The study was carried out by researchers from the Institut Pasteur in France. It was funded by grants from a number of scientific foundations, including the Institut des Maladies Rares, a government-funded French medical institute.
The study was published in the peer-reviewed American Journal of Human Genetics.
This research was covered accurately by the BBC.
This case-control study tested whether men seeking infertility treatment for unexplained reduced sperm counts had genetic mutations in a gene called NR5A1. The NR5A1 gene normally contains the genetic code for producing a “nuclear receptor protein” in the testes. This receptor protein is involved in regulating genes that help control the male hormones involved in producing sperm.
The researchers say that mutations in the NR5A1 gene have previously been associated with significant genital abnormalities and more severe developmental abnormalities of the testes and ovaries.
The study recruited 315 French men who had unexplained reduced sperm counts and who sought infertility treatment. The study excluded men with known causes of infertility, such as abnormalities in their chromosomes, or whose occupations or lifestyles are known to reduce fertility. The men were of mixed ancestry and were representative of the local Parisian population.

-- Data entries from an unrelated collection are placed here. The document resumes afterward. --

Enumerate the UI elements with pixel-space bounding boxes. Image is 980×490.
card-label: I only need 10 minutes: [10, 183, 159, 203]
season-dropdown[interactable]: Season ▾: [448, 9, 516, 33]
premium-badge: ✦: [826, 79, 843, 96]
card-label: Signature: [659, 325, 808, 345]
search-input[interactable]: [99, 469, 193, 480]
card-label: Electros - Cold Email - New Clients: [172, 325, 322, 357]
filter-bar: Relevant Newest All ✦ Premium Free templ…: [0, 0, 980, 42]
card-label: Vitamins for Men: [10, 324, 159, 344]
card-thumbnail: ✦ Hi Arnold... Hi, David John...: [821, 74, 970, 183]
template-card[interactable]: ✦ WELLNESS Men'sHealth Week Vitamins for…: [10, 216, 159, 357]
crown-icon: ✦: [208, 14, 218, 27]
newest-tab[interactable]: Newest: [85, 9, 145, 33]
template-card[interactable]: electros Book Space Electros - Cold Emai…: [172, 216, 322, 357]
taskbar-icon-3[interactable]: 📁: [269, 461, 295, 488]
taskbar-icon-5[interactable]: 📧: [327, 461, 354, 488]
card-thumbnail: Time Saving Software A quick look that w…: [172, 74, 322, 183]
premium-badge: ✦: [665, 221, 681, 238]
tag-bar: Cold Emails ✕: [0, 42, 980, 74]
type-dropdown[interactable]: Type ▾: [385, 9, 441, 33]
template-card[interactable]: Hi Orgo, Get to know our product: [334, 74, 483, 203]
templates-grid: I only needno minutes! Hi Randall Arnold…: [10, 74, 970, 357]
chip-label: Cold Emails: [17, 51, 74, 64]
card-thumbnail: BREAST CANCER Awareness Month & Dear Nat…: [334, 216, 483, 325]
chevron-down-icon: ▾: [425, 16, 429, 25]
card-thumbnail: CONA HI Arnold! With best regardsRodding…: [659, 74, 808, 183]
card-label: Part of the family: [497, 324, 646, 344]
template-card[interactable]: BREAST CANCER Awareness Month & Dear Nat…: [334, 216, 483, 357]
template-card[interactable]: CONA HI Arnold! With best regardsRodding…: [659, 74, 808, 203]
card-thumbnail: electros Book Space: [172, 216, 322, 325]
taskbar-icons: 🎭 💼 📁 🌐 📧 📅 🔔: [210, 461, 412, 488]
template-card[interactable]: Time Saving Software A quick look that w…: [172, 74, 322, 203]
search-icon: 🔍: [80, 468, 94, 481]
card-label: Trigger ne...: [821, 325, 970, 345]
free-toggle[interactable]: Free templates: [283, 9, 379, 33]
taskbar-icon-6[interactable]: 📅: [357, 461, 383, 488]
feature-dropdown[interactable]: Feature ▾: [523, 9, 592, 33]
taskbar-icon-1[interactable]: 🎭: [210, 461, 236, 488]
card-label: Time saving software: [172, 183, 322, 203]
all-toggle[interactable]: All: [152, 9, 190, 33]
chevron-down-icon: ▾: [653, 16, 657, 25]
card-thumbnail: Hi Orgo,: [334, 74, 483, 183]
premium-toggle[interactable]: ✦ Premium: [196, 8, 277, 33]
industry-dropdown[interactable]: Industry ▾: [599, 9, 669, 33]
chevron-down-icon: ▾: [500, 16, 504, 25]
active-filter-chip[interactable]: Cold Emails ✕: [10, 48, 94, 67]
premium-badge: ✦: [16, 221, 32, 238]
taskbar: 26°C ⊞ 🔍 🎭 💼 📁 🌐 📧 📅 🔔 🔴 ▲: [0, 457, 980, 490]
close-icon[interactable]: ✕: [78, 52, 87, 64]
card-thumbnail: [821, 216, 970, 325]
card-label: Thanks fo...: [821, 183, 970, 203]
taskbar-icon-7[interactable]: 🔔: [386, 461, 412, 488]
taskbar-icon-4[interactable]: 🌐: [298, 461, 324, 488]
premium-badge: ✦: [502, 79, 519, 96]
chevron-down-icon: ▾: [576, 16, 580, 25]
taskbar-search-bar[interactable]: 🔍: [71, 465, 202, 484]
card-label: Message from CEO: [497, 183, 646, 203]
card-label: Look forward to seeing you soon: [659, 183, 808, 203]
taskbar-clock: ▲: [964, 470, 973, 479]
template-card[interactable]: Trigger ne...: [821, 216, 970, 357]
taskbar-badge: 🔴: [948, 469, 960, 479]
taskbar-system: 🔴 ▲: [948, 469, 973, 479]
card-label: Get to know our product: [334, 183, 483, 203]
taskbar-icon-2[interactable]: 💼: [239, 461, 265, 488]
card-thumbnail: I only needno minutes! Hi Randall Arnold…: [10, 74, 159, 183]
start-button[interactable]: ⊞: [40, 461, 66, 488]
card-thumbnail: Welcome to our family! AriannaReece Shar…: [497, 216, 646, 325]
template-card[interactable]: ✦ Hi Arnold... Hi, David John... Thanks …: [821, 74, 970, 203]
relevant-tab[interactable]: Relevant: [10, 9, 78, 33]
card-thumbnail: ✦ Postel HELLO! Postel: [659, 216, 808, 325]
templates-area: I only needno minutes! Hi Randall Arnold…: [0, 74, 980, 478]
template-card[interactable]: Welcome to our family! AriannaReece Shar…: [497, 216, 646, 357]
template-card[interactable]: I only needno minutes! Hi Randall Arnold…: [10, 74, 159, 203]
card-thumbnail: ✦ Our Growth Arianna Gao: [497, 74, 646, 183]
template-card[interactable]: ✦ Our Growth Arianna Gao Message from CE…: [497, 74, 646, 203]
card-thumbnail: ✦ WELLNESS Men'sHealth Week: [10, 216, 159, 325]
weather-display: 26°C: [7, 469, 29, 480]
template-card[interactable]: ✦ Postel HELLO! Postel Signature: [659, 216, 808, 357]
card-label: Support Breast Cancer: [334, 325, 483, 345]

These men formed the case group.
To provide a control group, the researchers used DNA from a library containing 1,064 samples from 52 worldwide populations, plus additional DNA samples from 140 French men, 89 men of West African origin and 96 men of North African origin. However, although these men were healthy, their fertility and semen quality was unknown.

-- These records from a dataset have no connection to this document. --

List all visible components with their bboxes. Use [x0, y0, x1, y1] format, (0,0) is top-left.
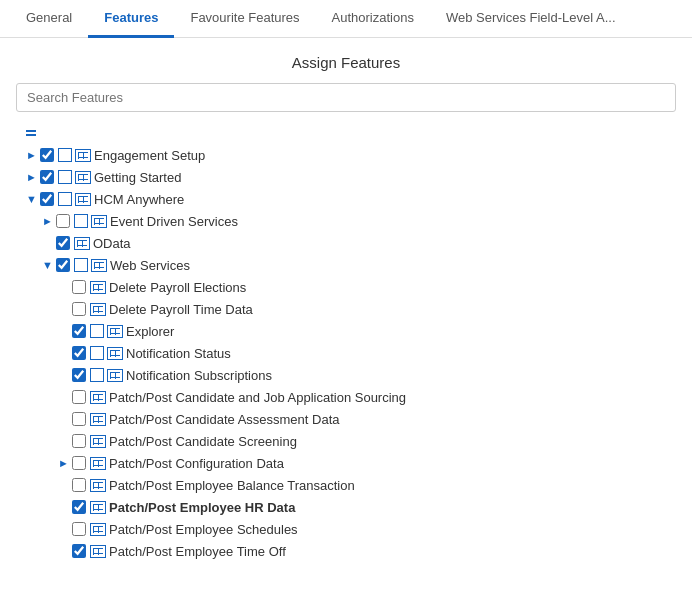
- engagement-setup-checkbox[interactable]: [40, 148, 54, 162]
- patch-configuration-data-checkbox[interactable]: [72, 456, 86, 470]
- list-item: Patch/Post Candidate and Job Application…: [16, 386, 676, 408]
- patch-employee-balance-label[interactable]: Patch/Post Employee Balance Transaction: [109, 478, 355, 493]
- feature-icon-b: [90, 545, 106, 558]
- feature-icon-b: [75, 171, 91, 184]
- delete-payroll-elections-checkbox[interactable]: [72, 280, 86, 294]
- feature-icon-a: [90, 368, 104, 382]
- main-content: Assign Features ► Engagement Setup ► Get…: [0, 38, 692, 578]
- feature-tree: ► Engagement Setup ► Getting Started ▼ H…: [16, 122, 676, 562]
- feature-icon-b: [91, 259, 107, 272]
- list-item: Patch/Post Candidate Assessment Data: [16, 408, 676, 430]
- patch-candidate-assessment-checkbox[interactable]: [72, 412, 86, 426]
- list-item: Explorer: [16, 320, 676, 342]
- feature-icon-b: [90, 501, 106, 514]
- patch-candidate-screening-checkbox[interactable]: [72, 434, 86, 448]
- patch-employee-time-off-checkbox[interactable]: [72, 544, 86, 558]
- feature-icon-b: [75, 193, 91, 206]
- delete-payroll-time-data-checkbox[interactable]: [72, 302, 86, 316]
- feature-icon-a: [74, 258, 88, 272]
- patch-employee-schedules-checkbox[interactable]: [72, 522, 86, 536]
- odata-checkbox[interactable]: [56, 236, 70, 250]
- hcm-anywhere-label[interactable]: HCM Anywhere: [94, 192, 184, 207]
- list-item: Delete Payroll Elections: [16, 276, 676, 298]
- expand-icon[interactable]: ►: [42, 215, 52, 227]
- feature-icon-b: [90, 281, 106, 294]
- dash-icon: [26, 130, 36, 136]
- feature-icon-b: [90, 391, 106, 404]
- notification-status-checkbox[interactable]: [72, 346, 86, 360]
- feature-icon-b: [107, 325, 123, 338]
- web-services-label[interactable]: Web Services: [110, 258, 190, 273]
- patch-candidate-screening-label[interactable]: Patch/Post Candidate Screening: [109, 434, 297, 449]
- list-item: ► Getting Started: [16, 166, 676, 188]
- list-item: Notification Subscriptions: [16, 364, 676, 386]
- notification-subscriptions-label[interactable]: Notification Subscriptions: [126, 368, 272, 383]
- patch-candidate-job-label[interactable]: Patch/Post Candidate and Job Application…: [109, 390, 406, 405]
- patch-configuration-data-label[interactable]: Patch/Post Configuration Data: [109, 456, 284, 471]
- feature-icon-b: [90, 479, 106, 492]
- expand-icon[interactable]: ►: [26, 149, 36, 161]
- getting-started-label[interactable]: Getting Started: [94, 170, 181, 185]
- list-item: Patch/Post Candidate Screening: [16, 430, 676, 452]
- tree-dash-lines: [16, 122, 676, 144]
- tab-authorizations[interactable]: Authorizations: [316, 0, 430, 38]
- tab-web-services-field[interactable]: Web Services Field-Level A...: [430, 0, 632, 38]
- feature-icon-a: [90, 346, 104, 360]
- tab-general[interactable]: General: [10, 0, 88, 38]
- feature-icon-a: [90, 324, 104, 338]
- expand-icon[interactable]: ▼: [42, 259, 52, 271]
- feature-icon-b: [90, 523, 106, 536]
- odata-label[interactable]: OData: [93, 236, 131, 251]
- notification-subscriptions-checkbox[interactable]: [72, 368, 86, 382]
- list-item: Delete Payroll Time Data: [16, 298, 676, 320]
- feature-icon-b: [91, 215, 107, 228]
- expand-icon[interactable]: ▼: [26, 193, 36, 205]
- delete-payroll-elections-label[interactable]: Delete Payroll Elections: [109, 280, 246, 295]
- tab-favourite-features[interactable]: Favourite Features: [174, 0, 315, 38]
- tab-features[interactable]: Features: [88, 0, 174, 38]
- feature-icon-a: [58, 170, 72, 184]
- patch-employee-balance-checkbox[interactable]: [72, 478, 86, 492]
- event-driven-services-label[interactable]: Event Driven Services: [110, 214, 238, 229]
- list-item: ▼ Web Services: [16, 254, 676, 276]
- expand-icon[interactable]: ►: [26, 171, 36, 183]
- feature-icon-b: [107, 369, 123, 382]
- getting-started-checkbox[interactable]: [40, 170, 54, 184]
- expand-icon[interactable]: ►: [58, 457, 68, 469]
- list-item: Patch/Post Employee Schedules: [16, 518, 676, 540]
- list-item: ► Engagement Setup: [16, 144, 676, 166]
- feature-icon-b: [90, 413, 106, 426]
- list-item: ► Event Driven Services: [16, 210, 676, 232]
- event-driven-services-checkbox[interactable]: [56, 214, 70, 228]
- list-item: Patch/Post Employee Balance Transaction: [16, 474, 676, 496]
- patch-employee-schedules-label[interactable]: Patch/Post Employee Schedules: [109, 522, 298, 537]
- notification-status-label[interactable]: Notification Status: [126, 346, 231, 361]
- feature-icon-a: [58, 192, 72, 206]
- list-item: ▼ HCM Anywhere: [16, 188, 676, 210]
- tab-bar: General Features Favourite Features Auth…: [0, 0, 692, 38]
- web-services-checkbox[interactable]: [56, 258, 70, 272]
- patch-employee-time-off-label[interactable]: Patch/Post Employee Time Off: [109, 544, 286, 559]
- feature-icon-b: [107, 347, 123, 360]
- engagement-setup-label[interactable]: Engagement Setup: [94, 148, 205, 163]
- list-item: Patch/Post Employee Time Off: [16, 540, 676, 562]
- patch-employee-hr-data-label[interactable]: Patch/Post Employee HR Data: [109, 500, 295, 515]
- search-input[interactable]: [16, 83, 676, 112]
- feature-icon-b: [90, 457, 106, 470]
- patch-employee-hr-data-checkbox[interactable]: [72, 500, 86, 514]
- list-item: OData: [16, 232, 676, 254]
- feature-icon-b: [90, 303, 106, 316]
- hcm-anywhere-checkbox[interactable]: [40, 192, 54, 206]
- list-item: ► Patch/Post Configuration Data: [16, 452, 676, 474]
- patch-candidate-job-checkbox[interactable]: [72, 390, 86, 404]
- feature-icon-b: [90, 435, 106, 448]
- delete-payroll-time-data-label[interactable]: Delete Payroll Time Data: [109, 302, 253, 317]
- patch-candidate-assessment-label[interactable]: Patch/Post Candidate Assessment Data: [109, 412, 340, 427]
- feature-icon-a: [74, 214, 88, 228]
- feature-icon-b: [75, 149, 91, 162]
- explorer-checkbox[interactable]: [72, 324, 86, 338]
- list-item: Notification Status: [16, 342, 676, 364]
- panel-title: Assign Features: [16, 54, 676, 71]
- explorer-label[interactable]: Explorer: [126, 324, 174, 339]
- feature-icon-a: [58, 148, 72, 162]
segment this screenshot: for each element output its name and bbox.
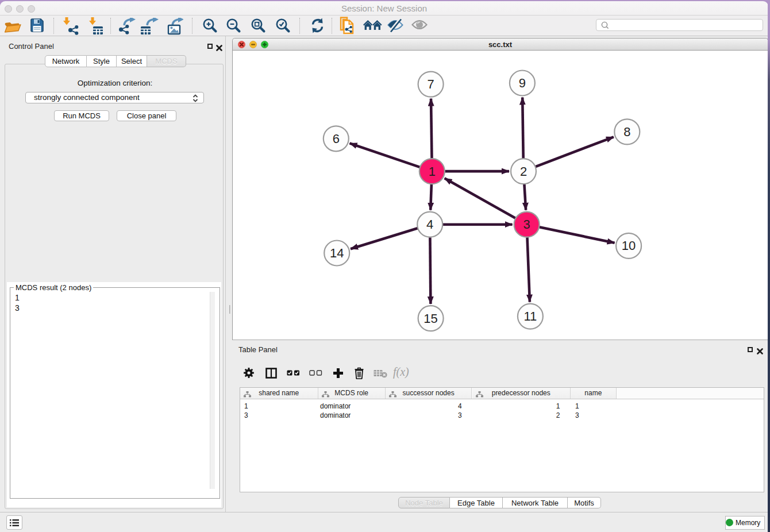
svg-text:8: 8 [623,125,630,139]
svg-text:15: 15 [424,311,437,326]
svg-text:1: 1 [429,164,436,179]
svg-text:14: 14 [330,246,344,260]
svg-text:2: 2 [520,164,527,179]
svg-text:7: 7 [427,77,434,91]
svg-text:9: 9 [519,76,526,90]
svg-text:11: 11 [523,309,537,323]
svg-text:3: 3 [523,217,530,232]
svg-text:6: 6 [333,132,340,146]
svg-text:4: 4 [426,217,433,232]
svg-text:10: 10 [622,238,636,253]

The researchers then assessed the genetic sequence of the NR5A1 gene in both these sets of men. To test the effects of any mutations identified in this gene, the researchers genetically modified cells in the laboratory to contain the mutated form of the gene. They then observed how the mutation affected the function of the protein that the gene was responsible for producing in the cells.

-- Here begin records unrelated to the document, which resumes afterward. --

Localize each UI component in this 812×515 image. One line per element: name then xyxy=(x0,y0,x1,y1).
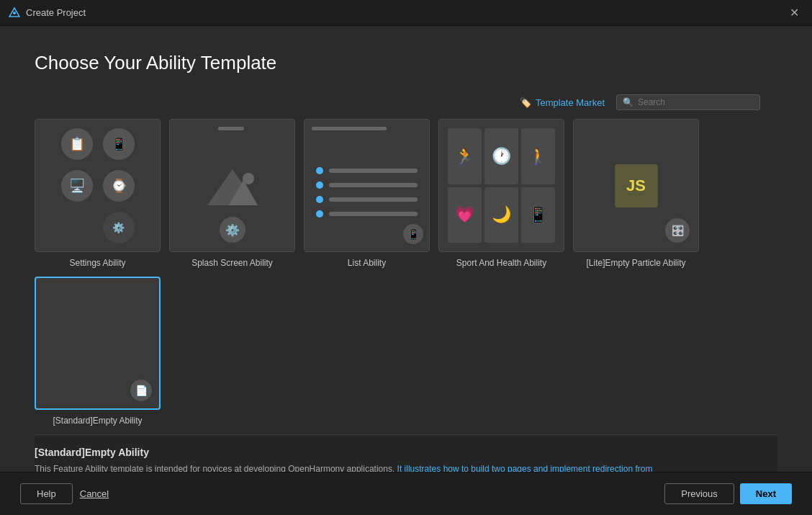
description-text: This Feature Ability template is intende… xyxy=(35,462,777,472)
sport-cell-run: 🚶 xyxy=(521,128,555,184)
template-card-sport[interactable]: 🏃 🕐 🚶 💗 🌙 📱 xyxy=(438,119,564,252)
template-card-settings[interactable]: 📋 📱 🖥️ ⌚ ⚙️ xyxy=(35,119,161,252)
search-input[interactable] xyxy=(638,97,754,107)
cancel-button[interactable]: Cancel xyxy=(80,483,109,504)
previous-button[interactable]: Previous xyxy=(664,483,734,504)
close-button[interactable]: ✕ xyxy=(785,4,803,21)
template-item-splash-screen[interactable]: ⚙️ Splash Screen Ability xyxy=(169,119,295,268)
sport-cell-heart: 💗 xyxy=(448,187,482,243)
template-card-lite[interactable]: JS 🎛️ xyxy=(573,119,699,252)
empty-phone-icon: 📄 xyxy=(130,380,152,401)
template-card-splash[interactable]: ⚙️ xyxy=(169,119,295,252)
template-label-standard: [Standard]Empty Ability xyxy=(53,416,142,426)
list-bar-1 xyxy=(329,169,418,173)
sport-cell-phone: 📱 xyxy=(521,187,555,243)
templates-grid: 📋 📱 🖥️ ⌚ ⚙️ Settings Ability xyxy=(35,119,777,429)
list-dot-2 xyxy=(316,182,323,189)
list-row-3 xyxy=(316,196,418,203)
empty-card-inner xyxy=(88,278,108,408)
list-dot-1 xyxy=(316,167,323,174)
template-item-standard-empty[interactable]: 📄 [Standard]Empty Ability xyxy=(35,277,161,426)
template-item-list[interactable]: 📱 List Ability xyxy=(304,119,430,268)
desc-text-part1: This Feature Ability template is intende… xyxy=(35,464,397,472)
desc-text-highlight: It illustrates how to build two pages an… xyxy=(397,464,653,472)
page-title: Choose Your Ability Template xyxy=(35,52,777,74)
search-box[interactable]: 🔍 xyxy=(616,94,760,110)
template-label-sport: Sport And Health Ability xyxy=(456,258,546,268)
list-row-4 xyxy=(316,210,418,218)
market-icon: 🏷️ xyxy=(520,97,531,108)
template-market-bar: 🏷️ Template Market 🔍 xyxy=(35,94,777,110)
template-card-list[interactable]: 📱 xyxy=(304,119,430,252)
template-item-sport-health[interactable]: 🏃 🕐 🚶 💗 🌙 📱 Sport And Health Ability xyxy=(438,119,564,268)
bottom-bar: Help Cancel Previous Next xyxy=(0,472,812,515)
splash-gear-icon: ⚙️ xyxy=(220,217,245,243)
splash-bottom: ⚙️ xyxy=(220,217,245,243)
svg-point-4 xyxy=(243,173,254,184)
template-card-standard[interactable]: 📄 xyxy=(35,277,161,410)
template-label-lite: [Lite]Empty Particle Ability xyxy=(586,258,685,268)
main-content: Choose Your Ability Template 🏷️ Template… xyxy=(0,26,812,472)
splash-mountain-icon xyxy=(204,166,261,209)
next-button[interactable]: Next xyxy=(740,483,792,504)
template-label-list: List Ability xyxy=(348,258,386,268)
sport-cell-moon: 🌙 xyxy=(484,187,518,243)
list-card-inner xyxy=(304,156,429,229)
list-row-1 xyxy=(316,167,418,174)
template-item-lite-empty[interactable]: JS 🎛️ [Lite]Empty Particle Ability xyxy=(573,119,699,268)
template-label-settings: Settings Ability xyxy=(69,258,125,268)
splash-top-bar xyxy=(218,127,244,130)
template-label-splash: Splash Screen Ability xyxy=(191,258,273,268)
app-icon xyxy=(9,7,20,19)
help-button[interactable]: Help xyxy=(20,483,73,504)
list-bar-4 xyxy=(329,212,418,216)
sport-cell-clock: 🕐 xyxy=(484,128,518,184)
window-title: Create Project xyxy=(26,7,86,18)
sport-cell-activity: 🏃 xyxy=(448,128,482,184)
list-dot-4 xyxy=(316,210,323,218)
list-top-bar xyxy=(312,127,387,130)
sport-card-inner: 🏃 🕐 🚶 💗 🌙 📱 xyxy=(439,120,564,251)
lite-bottom-icon: 🎛️ xyxy=(665,218,690,243)
template-item-settings-ability[interactable]: 📋 📱 🖥️ ⌚ ⚙️ Settings Ability xyxy=(35,119,161,268)
bottom-left: Help Cancel xyxy=(20,483,109,504)
template-market-link[interactable]: 🏷️ Template Market xyxy=(520,97,605,108)
description-section: [Standard]Empty Ability This Feature Abi… xyxy=(35,434,777,472)
settings-icon-watch: ⌚ xyxy=(103,170,135,202)
settings-icon-tablet: 📱 xyxy=(103,128,135,160)
list-bar-3 xyxy=(329,197,418,202)
settings-icon-gear: ⚙️ xyxy=(103,212,135,243)
lite-card-inner: JS xyxy=(615,120,658,251)
description-title: [Standard]Empty Ability xyxy=(35,447,777,458)
settings-icon-monitor: 🖥️ xyxy=(61,170,93,202)
settings-card-inner: 📋 📱 🖥️ ⌚ ⚙️ xyxy=(47,119,149,252)
bottom-right: Previous Next xyxy=(664,483,792,504)
title-bar-left: Create Project xyxy=(9,7,86,19)
list-bar-2 xyxy=(329,183,418,187)
search-icon: 🔍 xyxy=(623,97,633,107)
js-badge: JS xyxy=(615,164,658,207)
title-bar: Create Project ✕ xyxy=(0,0,812,26)
template-market-label-text: Template Market xyxy=(536,97,605,108)
splash-card-inner: ⚙️ xyxy=(211,120,254,251)
list-dot-3 xyxy=(316,196,323,203)
settings-icon-clipboard: 📋 xyxy=(61,128,93,160)
svg-point-1 xyxy=(13,12,16,14)
list-scroll-handle: 📱 xyxy=(403,224,423,244)
list-row-2 xyxy=(316,182,418,189)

Out of the 315 men who had unexplained reduced sperm counts, seven men had mutations of the NR5A1 gene. Six of the seven men had severe failure to produce sperm, and one man’s sperm production was moderately affected. None of the 2,100 controls had mutations in this gene.
The researchers had hormone data for four of the men with the mutation. Testosterone levels were low in two of the men and inhibin B, a protein involved in regulating the development of sperm, was low in all four men. The men also had normal to elevated levels of two hormones involved in reproduction, called luteinizing hormone and follicle-stimulating hormone.
When the researchers engineered cells to carry the mutated gene, they found that the protein produced by mutant NR5A1 was in the appropriate location of the cell (the nucleus), but its function (controlling the activation of genes) was impaired.
The researchers say that mutations in NR5A1 are associated with unexplained, severe failures in sperm production in otherwise healthy men. They estimate that approximately 4% of men with such unexplained low sperm counts may have a mutation in this gene.
The researchers say that their experiments using cell culture show that mutations in this gene may lead to a “functional disturbance of the NR5A1 protein”, which may affect the subsequent regulation of genes that is normally seen during the development and functioning of the testes and ovaries.
This small case-control study found that mutations of the NR5A1 gene were present in 4% of 315 men with otherwise unexplained reduced sperm counts.
This study suggests a potential cause of poor sperm production in a very small proportion of men for whom the cause is otherwise unclear. The study’s small size means the prevalence of NR5A1 mutations among men with fertility problems may be higher or lower than the 4% suggested by the study’s authors.
Additionally, as the study excluded men who had known causes of infertility, it does not give an indication of how common the gene is in the overall population of men who visit their doctor with fertility problems. The study looked at the hormone levels in only four men with mutations to this gene. Further research is needed to assess how this genetic mutation affects hormone regulation and sperm production in a larger sample of men.
Overall, this study has made a useful contribution to understanding one potential cause of reduced sperm count in men. However, this research provides only a small clue to male infertility, not the complete answer. Problems conceiving can have a wide variety of causes in either or both partners, and often no cause is identified. This research assessed a small number of men with low sperm count, but low numbers of sperm may not be a causative or contributory factor in all men with fertility problems. Structural or motility problems of the sperm or blockage of the tubes that store and transport sperm are also common causes.